The former employee, Chang Liu, worked as a system electrical engineer at Apple before departing for OpenAI. Apple's complaint, first reported by TechCrunch on July 10, alleges Liu discovered in February 2026 that his access to Apple's network storage — a cloud-based repository holding engineering files, project documentation and proprietary technical data — had not actually been revoked. The vulnerability, according to the filing, was a zero-day authentication bug nobody at Apple knew existed at the time.

Apple says server log review turned up no evidence anyone besides Liu exploited the flaw, though the company acknowledges in its own complaint that the bug's design could theoretically have let a small number of other former or current users through the same gap. Apple has since patched the vulnerability and says it cut off Liu's access once the intrusion came to light. The company did not respond to TechCrunch's questions about how the bug worked technically or the exact timeline of when Liu's credentials should have been decommissioned.

Over several weeks, Liu allegedly downloaded dozens of confidential hardware-related files, including material describing unreleased products, internal engineering presentations, technical specifications and other proprietary project data, per the complaint cited by TechCrunch. Separately, NBC News reported that Apple's filing also alleges the stolen material extended to manufacturing process information, not just product designs.

The complaint adds two more granular allegations that go beyond the authentication exploit itself. Liu is accused of failing to return his Apple-issued work laptop after departure, telling the company he had "another computer" — a detail that raises unanswered questions about custody of any locally cached corporate data. Apple also alleges Liu made use of a laptop belonging to an acquaintance, Yu-Ting Peng, who was still an Apple employee at the time and later also moved to OpenAI; Liu allegedly used her still-active Apple credentials and device to reach systems he could no longer access under his own identity, before the network storage bug gave him a more direct route in.

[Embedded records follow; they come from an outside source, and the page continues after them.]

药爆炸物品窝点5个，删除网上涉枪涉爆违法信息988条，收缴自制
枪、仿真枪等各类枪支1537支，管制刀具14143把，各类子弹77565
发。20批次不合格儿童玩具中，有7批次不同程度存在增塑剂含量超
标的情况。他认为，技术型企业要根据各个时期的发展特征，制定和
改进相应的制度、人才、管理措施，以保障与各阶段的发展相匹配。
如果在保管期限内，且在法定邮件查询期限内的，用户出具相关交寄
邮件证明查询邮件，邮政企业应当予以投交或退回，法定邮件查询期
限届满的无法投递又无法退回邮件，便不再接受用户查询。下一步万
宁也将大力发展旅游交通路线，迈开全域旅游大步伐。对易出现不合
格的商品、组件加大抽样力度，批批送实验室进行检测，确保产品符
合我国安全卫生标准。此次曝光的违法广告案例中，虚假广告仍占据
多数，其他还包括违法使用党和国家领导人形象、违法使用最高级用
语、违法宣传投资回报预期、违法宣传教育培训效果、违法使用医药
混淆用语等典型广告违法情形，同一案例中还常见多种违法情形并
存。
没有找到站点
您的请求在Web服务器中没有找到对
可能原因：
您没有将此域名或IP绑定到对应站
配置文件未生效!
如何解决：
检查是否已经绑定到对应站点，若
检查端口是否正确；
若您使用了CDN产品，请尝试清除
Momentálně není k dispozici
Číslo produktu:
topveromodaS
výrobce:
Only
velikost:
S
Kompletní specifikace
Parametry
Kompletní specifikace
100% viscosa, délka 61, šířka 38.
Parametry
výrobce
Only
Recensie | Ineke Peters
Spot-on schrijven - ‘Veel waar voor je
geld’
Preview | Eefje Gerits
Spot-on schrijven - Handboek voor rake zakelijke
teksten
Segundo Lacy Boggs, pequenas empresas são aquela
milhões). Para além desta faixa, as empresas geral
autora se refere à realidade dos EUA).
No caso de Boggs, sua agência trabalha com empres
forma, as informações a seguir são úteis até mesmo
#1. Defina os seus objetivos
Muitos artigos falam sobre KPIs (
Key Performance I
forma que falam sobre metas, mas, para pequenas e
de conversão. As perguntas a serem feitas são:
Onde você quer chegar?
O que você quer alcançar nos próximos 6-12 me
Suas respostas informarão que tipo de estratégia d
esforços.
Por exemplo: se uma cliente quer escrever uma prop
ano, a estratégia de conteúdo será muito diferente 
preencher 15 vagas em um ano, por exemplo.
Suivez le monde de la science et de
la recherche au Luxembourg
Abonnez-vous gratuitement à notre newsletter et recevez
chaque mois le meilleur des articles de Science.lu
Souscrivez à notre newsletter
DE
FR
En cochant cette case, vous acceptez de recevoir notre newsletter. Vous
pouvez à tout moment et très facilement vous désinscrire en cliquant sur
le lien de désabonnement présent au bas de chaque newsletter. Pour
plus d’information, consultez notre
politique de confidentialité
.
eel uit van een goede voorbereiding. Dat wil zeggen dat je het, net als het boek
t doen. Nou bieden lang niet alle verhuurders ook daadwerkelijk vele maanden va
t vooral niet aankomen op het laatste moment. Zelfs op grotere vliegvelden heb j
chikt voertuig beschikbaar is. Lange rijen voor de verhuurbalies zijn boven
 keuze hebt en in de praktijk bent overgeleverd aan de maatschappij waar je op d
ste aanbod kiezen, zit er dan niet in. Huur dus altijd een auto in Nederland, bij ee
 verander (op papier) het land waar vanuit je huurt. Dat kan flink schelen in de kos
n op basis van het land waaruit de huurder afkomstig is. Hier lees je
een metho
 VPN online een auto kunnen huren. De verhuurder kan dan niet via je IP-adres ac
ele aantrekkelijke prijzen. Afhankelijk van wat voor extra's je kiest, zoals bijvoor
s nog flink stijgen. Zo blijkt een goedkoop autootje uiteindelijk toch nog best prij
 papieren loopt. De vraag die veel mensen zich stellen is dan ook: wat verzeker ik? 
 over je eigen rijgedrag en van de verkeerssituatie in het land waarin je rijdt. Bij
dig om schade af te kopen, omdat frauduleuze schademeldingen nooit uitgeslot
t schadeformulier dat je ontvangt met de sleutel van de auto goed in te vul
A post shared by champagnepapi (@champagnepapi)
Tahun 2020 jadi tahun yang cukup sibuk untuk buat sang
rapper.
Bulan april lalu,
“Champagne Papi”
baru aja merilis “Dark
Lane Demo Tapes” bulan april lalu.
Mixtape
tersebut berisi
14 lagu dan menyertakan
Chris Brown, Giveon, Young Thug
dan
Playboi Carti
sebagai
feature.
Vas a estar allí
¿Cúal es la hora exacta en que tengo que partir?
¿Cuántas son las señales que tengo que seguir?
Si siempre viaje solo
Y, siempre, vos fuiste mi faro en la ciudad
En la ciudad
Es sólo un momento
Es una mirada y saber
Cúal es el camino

Apple's lawsuit, filed against OpenAI, names both Liu and Peng as defendants, according to the Washington Post. Apple alleges the underlying trade secret misconduct was directed by senior OpenAI leadership, including one long-tenured OpenAI employee, per TechCrunch's July 10 reporting. A companion TechCrunch piece published July 13 notes the filing includes allegations that OpenAI employees joked internally about unauthorized access to Apple systems — allegations that, if substantiated, would speak to institutional awareness rather than a single rogue actor. The full complaint is available on DocumentCloud.

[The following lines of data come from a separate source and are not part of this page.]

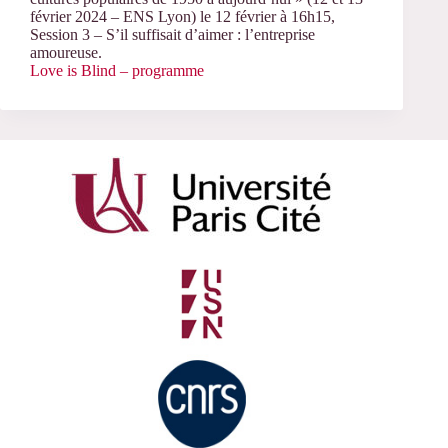
février 2024 – ENS Lyon) le 12 février à 16h15,
Session 3 – S’il suffisait d’aimer : l’entreprise
amoureuse.
Love is Blind – programme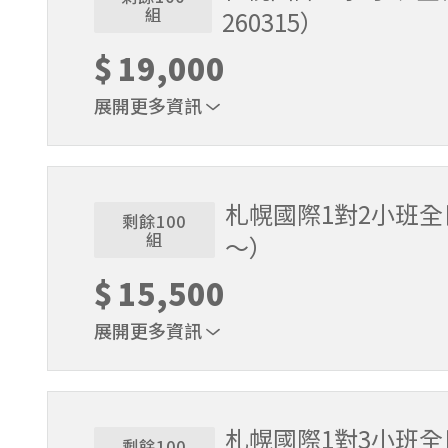
組
260315）
$
19,000
展開更多資訊
1位代表報名即可。適用期間2025/12/18～2026/
札幌國際1對2小班全日
剩餘100
組
～）
$
15,500
展開更多資訊
1位代表報名即可。適用期間2026/3/16～2026/5
札幌國際1對3小班
剩餘100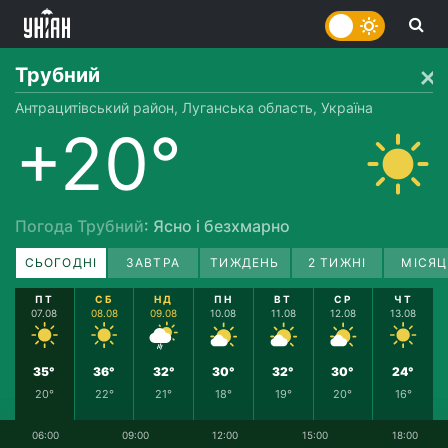
Трубний
Антрацитівський район, Луганська область, Україна
+20°
Погода Трубний
: Ясно і безхмарно
СЬОГОДНІ
ЗАВТРА
ТИЖДЕНЬ
2 ТИЖНІ
МІСЯЦ
ПТ
СБ
НД
ПН
ВТ
СР
ЧТ
07.08
08.08
09.08
10.08
11.08
12.08
13.08
35°
36°
32°
30°
32°
30°
24°
20°
22°
21°
18°
19°
20°
16°
06:00
09:00
12:00
15:00
18:00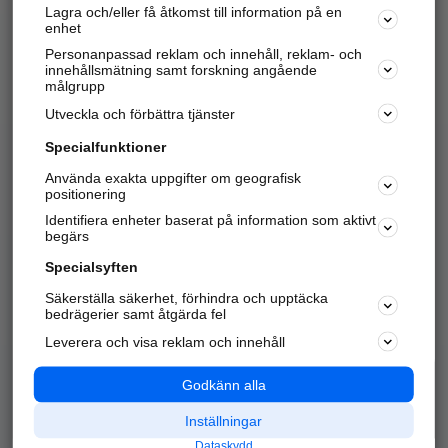
Lagra och/eller få åtkomst till information på en
Sök företag, personer och platser.
enhet
Personanpassad reklam och innehåll, reklam- och
Hitta telefonnummer, adresser, företagsinfo mm.
innehållsmätning samt forskning angående
målgrupp
Utveckla och förbättra tjänster
Marknadsför företaget
på hitta.se
Specialfunktioner
Använda exakta uppgifter om geografisk
Kom igång och annonsera mot
positionering
nya kunder och
Identifiera enheter baserat på information som aktivt
samarbetspartners nära dig.
begärs
Läs mer här
Specialsyften
Säkerställa säkerhet, förhindra och upptäcka
Alla kategorier
Populära sökningar
bedrägerier samt åtgärda fel
Leverera och visa reklam och innehåll
API & Kartor
Annonsera
Logga in
Integritet
Godkänn alla
Om oss
Nödnummer
Inställningar
Dataskydd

The mechanics here are worth sitting with for a moment. A zero-day in an internal network storage authentication layer that persists undetected long enough for a departed employee to notice and exploit it is, on its face, an offboarding and identity-lifecycle failure as much as a cryptographic one — the kind of gap that typically surfaces in access review audits, not months later via litigation discovery. Apple's own filing effectively concedes the flaw had blast radius beyond Liu, even as it maintains he was the only one who used it.

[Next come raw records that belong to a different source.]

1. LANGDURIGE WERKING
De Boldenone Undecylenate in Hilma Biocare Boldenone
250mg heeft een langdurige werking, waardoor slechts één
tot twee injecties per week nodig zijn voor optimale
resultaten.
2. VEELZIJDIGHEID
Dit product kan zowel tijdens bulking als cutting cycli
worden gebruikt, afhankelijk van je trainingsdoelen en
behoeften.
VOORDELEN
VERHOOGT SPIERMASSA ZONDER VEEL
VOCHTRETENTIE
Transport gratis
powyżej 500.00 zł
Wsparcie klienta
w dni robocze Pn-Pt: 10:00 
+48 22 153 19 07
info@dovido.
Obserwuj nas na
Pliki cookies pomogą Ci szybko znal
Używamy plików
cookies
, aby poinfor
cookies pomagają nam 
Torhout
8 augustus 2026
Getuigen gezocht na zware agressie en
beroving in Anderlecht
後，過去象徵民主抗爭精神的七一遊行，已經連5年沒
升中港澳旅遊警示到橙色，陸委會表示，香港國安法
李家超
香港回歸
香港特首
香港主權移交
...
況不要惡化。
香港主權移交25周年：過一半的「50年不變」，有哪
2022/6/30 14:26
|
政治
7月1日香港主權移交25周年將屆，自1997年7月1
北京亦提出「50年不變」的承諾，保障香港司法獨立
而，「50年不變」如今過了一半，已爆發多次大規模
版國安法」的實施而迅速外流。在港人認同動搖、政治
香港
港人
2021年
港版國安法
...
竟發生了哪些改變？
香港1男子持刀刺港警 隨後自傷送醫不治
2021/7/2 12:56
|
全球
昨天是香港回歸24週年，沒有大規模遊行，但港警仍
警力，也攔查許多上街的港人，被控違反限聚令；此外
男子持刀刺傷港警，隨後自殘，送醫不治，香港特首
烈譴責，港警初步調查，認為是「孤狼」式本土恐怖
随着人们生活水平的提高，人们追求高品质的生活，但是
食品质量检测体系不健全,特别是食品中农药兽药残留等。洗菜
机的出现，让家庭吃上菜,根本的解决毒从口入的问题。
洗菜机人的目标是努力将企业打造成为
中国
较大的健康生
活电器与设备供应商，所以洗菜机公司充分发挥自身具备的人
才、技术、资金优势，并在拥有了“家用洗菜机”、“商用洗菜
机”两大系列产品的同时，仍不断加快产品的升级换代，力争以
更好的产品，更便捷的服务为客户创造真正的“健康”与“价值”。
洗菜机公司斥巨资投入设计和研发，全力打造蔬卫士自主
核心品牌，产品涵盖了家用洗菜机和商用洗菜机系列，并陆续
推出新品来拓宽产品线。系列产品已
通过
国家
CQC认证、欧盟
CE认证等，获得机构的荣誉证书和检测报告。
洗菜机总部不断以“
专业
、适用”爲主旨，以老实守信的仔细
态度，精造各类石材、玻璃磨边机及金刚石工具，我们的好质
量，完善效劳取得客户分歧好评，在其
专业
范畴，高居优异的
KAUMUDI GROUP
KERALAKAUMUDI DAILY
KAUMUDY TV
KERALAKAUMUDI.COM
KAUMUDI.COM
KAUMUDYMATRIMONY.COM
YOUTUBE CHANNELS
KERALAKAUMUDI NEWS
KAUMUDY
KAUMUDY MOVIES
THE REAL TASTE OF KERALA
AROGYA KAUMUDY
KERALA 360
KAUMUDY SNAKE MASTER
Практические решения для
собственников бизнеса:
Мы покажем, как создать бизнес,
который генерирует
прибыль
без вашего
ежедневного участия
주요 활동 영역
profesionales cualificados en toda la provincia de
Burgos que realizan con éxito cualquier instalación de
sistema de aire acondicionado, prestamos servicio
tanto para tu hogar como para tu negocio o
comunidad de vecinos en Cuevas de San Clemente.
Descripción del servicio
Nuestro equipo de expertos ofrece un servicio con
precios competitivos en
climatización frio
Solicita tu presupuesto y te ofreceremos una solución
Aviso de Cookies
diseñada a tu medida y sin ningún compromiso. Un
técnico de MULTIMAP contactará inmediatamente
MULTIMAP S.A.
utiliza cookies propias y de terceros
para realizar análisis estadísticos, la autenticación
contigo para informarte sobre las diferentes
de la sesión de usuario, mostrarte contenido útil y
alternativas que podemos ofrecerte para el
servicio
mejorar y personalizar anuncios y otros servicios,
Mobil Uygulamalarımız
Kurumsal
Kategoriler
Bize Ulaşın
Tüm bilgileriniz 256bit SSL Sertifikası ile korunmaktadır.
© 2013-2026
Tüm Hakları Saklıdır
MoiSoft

The laptop-sharing allegation is arguably the more conventional insider-threat vector of the two, and the more familiar one to anyone who has handled corporate offboarding at scale: a colleague's still-valid badge or credential, used informally, well after the "termination" checkbox has been ticked in HR systems. Large organizations have spent years hardening against exactly this pattern with just-in-time access and automated deprovisioning, and Apple's own account suggests those controls either lagged the exploit or were circumvented entirely.

OpenAI has not yet filed a public response to the specific technical allegations detailed in the July 13 TechCrunch report, and neither Apple nor OpenAI has commented publicly beyond the court filings themselves. The case sits within a broader wave of trade secret litigation tied to AI talent movement between hardware incumbents and frontier AI labs, though the alleged use of an actual authentication vulnerability — rather than simply memory or retained documents — sets this dispute apart from more typical noncompete and trade-secret claims in the sector.